The Astonishing Elephant by Shana Alexander

Dear Everyone

   It is not often you will get a book review from me, but I have just finished reading The Astonishing Elephant by Shana Alexander and thought it worth recommending (though some of you may wish to skip the chapter on the eradication of Male elephants in the States in the 19th and early 20th centuries).

   The book deals with mainly domestic zoo and circus elephants in the US and isn't therefore directly applicable to our work here - it tells of a circus trainer killed as late as the '60's whilst working three musth elephants at the same time in a public show, I don't think I know a traditionally trained mahout who would even think about attempting this.

   However, I found it very interesting as it seems to me Thailand is on the point of losing or ignoring it's traditional elephant knowledge as tourism becomes the Thai elephant's biggest source of income and piecemeal working practices means a 'show must go on' mentality pervades and bulls are sometimes worked right into musth.

   Another area where Thailand can benefit from lessons learned in the US is that almost all the elephants dealt with in the early chapters of the book have been split from their mothers at an amazingly young age, trained by caring trainers with apparently little elephant social knowledge, and then making a living by travelling from town to town putting on shows - something that we now increasingly see in Thailand.  These elephants are considered cute and trainable by one or two and taken from their mother into a purely human or baby elephant environment, considered mature by thirteen or fourteen but many are noted as showing psychological problems by twenty five or thirty.
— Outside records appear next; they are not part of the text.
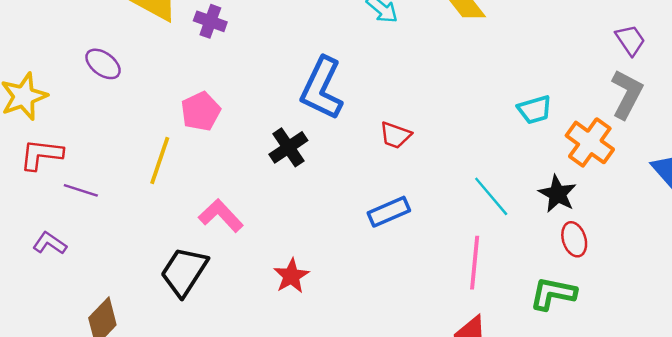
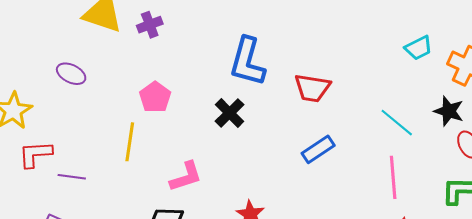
purple cross: (210, 21) -> (150, 25), turned -30
red trapezoid: (395, 135) -> (312, 88), size x1.4
pink L-shape: (221, 216) -> (186, 177), turned 126

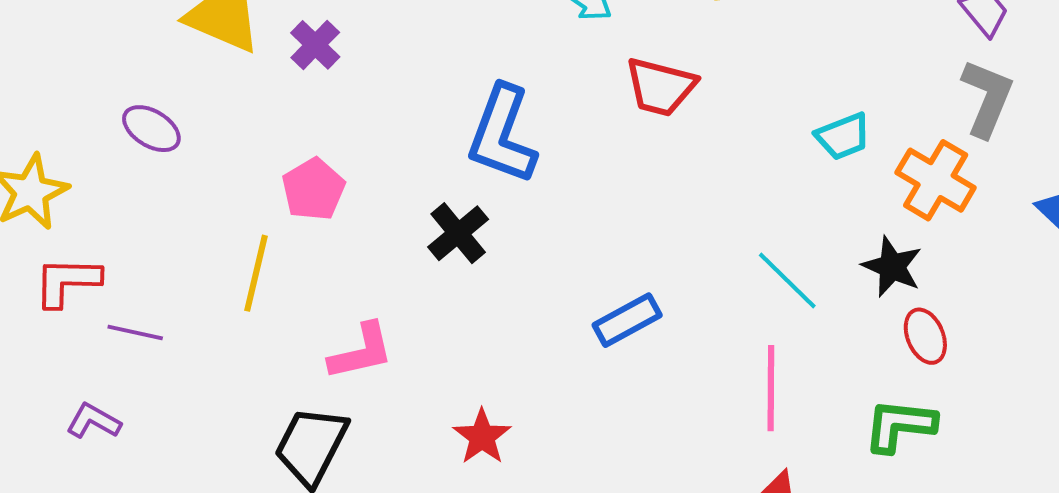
purple cross: (150, 25) -> (315, 45), turned -30
red trapezoid: (312, 88) -> (661, 87), moved

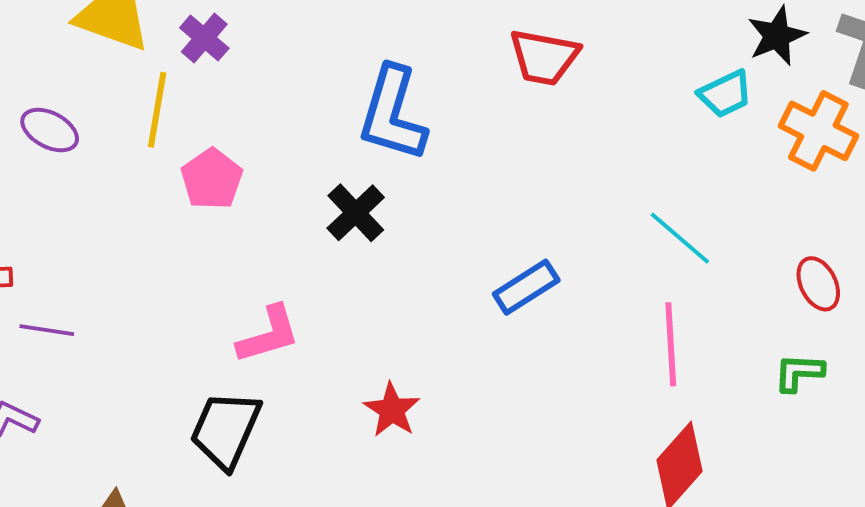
black star: (892, 267) -> (777, 36), moved, turned 30
yellow line: (256, 273) -> (157, 110), moved
green L-shape: (900, 425) -> (799, 373), size x0.7

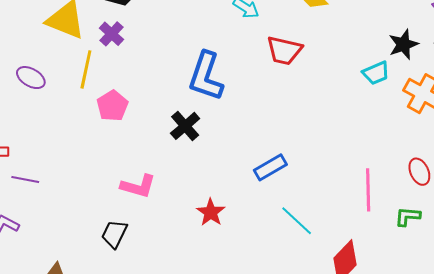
cyan line: (680, 238) -> (297, 221), moved
pink L-shape: (268, 335) -> (138, 186), turned 30
pink line: (671, 344) -> (368, 190), moved
red star: (392, 410) -> (211, 212), moved
black trapezoid: (226, 430) -> (114, 234), size x0.7

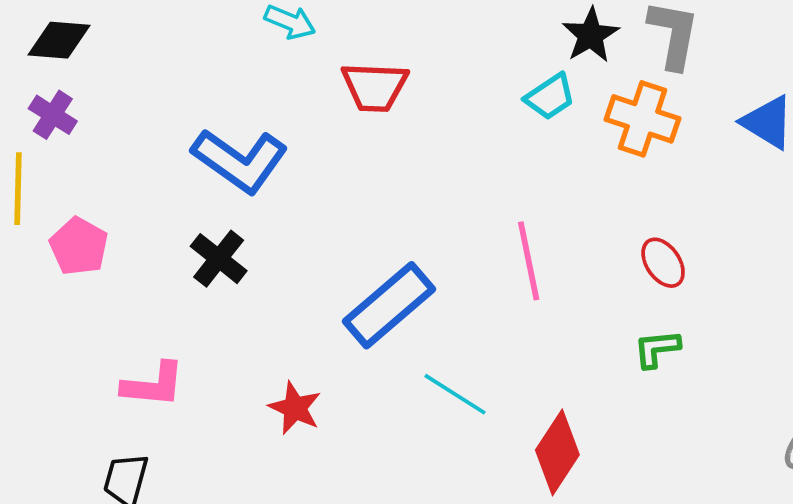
blue L-shape: (206, 76) -> (240, 161), turned -63
blue rectangle: (270, 167) -> (389, 305), size x1.5
pink line: (368, 190) -> (529, 261), moved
   Just because you can keep an elephant alive away from it's mother and other elephants from early in life and train it like an intelligent pet dog doesn't mean that it does not learn important elephant lessons from the mother and the other elephants it grows up with - even if that lesson sometimes consists of a heavy trunk across the head of a young ele.  I think the Thai street elephant community are storing trouble for themselves in fifteen or twenty years time and would do well to read this book.

   The chapters on artificial insemination are interesting to me because of efforts I know in Thailand to do the same - I wonder if lessons have been learned and information shared, I will follow up on that one.

   Perhaps the most interesting chapter to me was the potted history of domesticated elephants, in which I learned the following anecdotes - amongst others:

   In Indian literature elephants are considered clouds that were condemned to walk the earth following an episode where several were listening to a guru's sermon whilst hovering in a tree, they took solid form and squashed a number of his disciples.  From that point on they were condemned to always wander the jungle, the monsoon occurs when those clouds not condemned return to visit their relatives.

   The ancient Arab naturalist Ibn Quatayba stated that if only their tongues were not inverted elephants would be able to speak.

   In the late 1980's the US bureau of Labour Statistics recorded Elephant Handler as the most dangerous job in the US - about 1/3 more dangerous than hang-gliding - perhaps a symptom of the problems discussed above and the lack of what I would call innate traditional knowledge (I should point out at this stage that Mrs Alexander's book then goes on to describe how the situation has been improved).